_Work item_. All of the data beneath this instruction is to be transcribed word for word.

_Material shown_.
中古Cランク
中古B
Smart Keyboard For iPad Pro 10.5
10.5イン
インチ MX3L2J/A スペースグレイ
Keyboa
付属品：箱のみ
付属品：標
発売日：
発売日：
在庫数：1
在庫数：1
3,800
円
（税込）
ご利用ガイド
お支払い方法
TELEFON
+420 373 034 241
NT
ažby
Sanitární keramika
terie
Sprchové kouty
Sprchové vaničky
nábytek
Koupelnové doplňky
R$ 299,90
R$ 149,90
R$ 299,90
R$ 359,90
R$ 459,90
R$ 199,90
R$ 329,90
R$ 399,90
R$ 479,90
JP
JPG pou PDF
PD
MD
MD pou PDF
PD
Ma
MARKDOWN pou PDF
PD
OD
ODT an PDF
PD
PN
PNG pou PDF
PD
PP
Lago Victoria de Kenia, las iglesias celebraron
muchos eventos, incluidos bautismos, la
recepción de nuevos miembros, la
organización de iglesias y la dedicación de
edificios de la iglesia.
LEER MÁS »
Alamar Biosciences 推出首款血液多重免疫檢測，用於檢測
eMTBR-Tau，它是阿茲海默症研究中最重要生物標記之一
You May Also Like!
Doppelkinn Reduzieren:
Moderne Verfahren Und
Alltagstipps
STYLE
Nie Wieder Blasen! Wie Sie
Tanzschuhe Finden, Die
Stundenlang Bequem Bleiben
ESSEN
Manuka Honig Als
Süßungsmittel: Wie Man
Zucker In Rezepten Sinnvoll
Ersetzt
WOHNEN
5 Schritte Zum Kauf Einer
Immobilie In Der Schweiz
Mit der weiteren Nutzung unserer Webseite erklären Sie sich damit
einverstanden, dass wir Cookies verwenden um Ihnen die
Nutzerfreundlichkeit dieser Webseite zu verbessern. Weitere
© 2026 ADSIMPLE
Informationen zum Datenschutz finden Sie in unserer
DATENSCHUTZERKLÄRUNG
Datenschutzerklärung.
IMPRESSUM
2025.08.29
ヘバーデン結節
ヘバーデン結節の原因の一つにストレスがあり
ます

_Solution for this task_.
中古Cランク
中古B
Smart Keyboard For iPad Pro 10.5
10.5イン
インチ MX3L2J/A スペースグレイ
Keyboa
付属品：箱のみ
付属品：標
発売日：
発売日：
在庫数：1
在庫数：1
3,800
円
（税込）
ご利用ガイド
お支払い方法
TELEFON
+420 373 034 241
NT
ažby
Sanitární keramika
terie
Sprchové kouty
Sprchové vaničky
nábytek
Koupelnové doplňky
R$ 299,90
R$ 149,90
R$ 299,90
R$ 359,90
R$ 459,90
R$ 199,90
R$ 329,90
R$ 399,90
R$ 479,90
JP
JPG pou PDF
PD
MD
MD pou PDF
PD
Ma
MARKDOWN pou PDF
PD
OD
ODT an PDF
PD
PN
PNG pou PDF
PD
PP
Lago Victoria de Kenia, las iglesias celebraron
muchos eventos, incluidos bautismos, la
recepción de nuevos miembros, la
organización de iglesias y la dedicación de
edificios de la iglesia.
LEER MÁS »
Alamar Biosciences 推出首款血液多重免疫檢測，用於檢測
eMTBR-Tau，它是阿茲海默症研究中最重要生物標記之一
You May Also Like!
Doppelkinn Reduzieren:
Moderne Verfahren Und
Alltagstipps
STYLE
Nie Wieder Blasen! Wie Sie
Tanzschuhe Finden, Die
Stundenlang Bequem Bleiben
ESSEN
Manuka Honig Als
Süßungsmittel: Wie Man
Zucker In Rezepten Sinnvoll
Ersetzt
WOHNEN
5 Schritte Zum Kauf Einer
Immobilie In Der Schweiz
Mit der weiteren Nutzung unserer Webseite erklären Sie sich damit
einverstanden, dass wir Cookies verwenden um Ihnen die
Nutzerfreundlichkeit dieser Webseite zu verbessern. Weitere
© 2026 ADSIMPLE
Informationen zum Datenschutz finden Sie in unserer
DATENSCHUTZERKLÄRUNG
Datenschutzerklärung.
IMPRESSUM
2025.08.29
ヘバーデン結節
ヘバーデン結節の原因の一つにストレスがあり
ます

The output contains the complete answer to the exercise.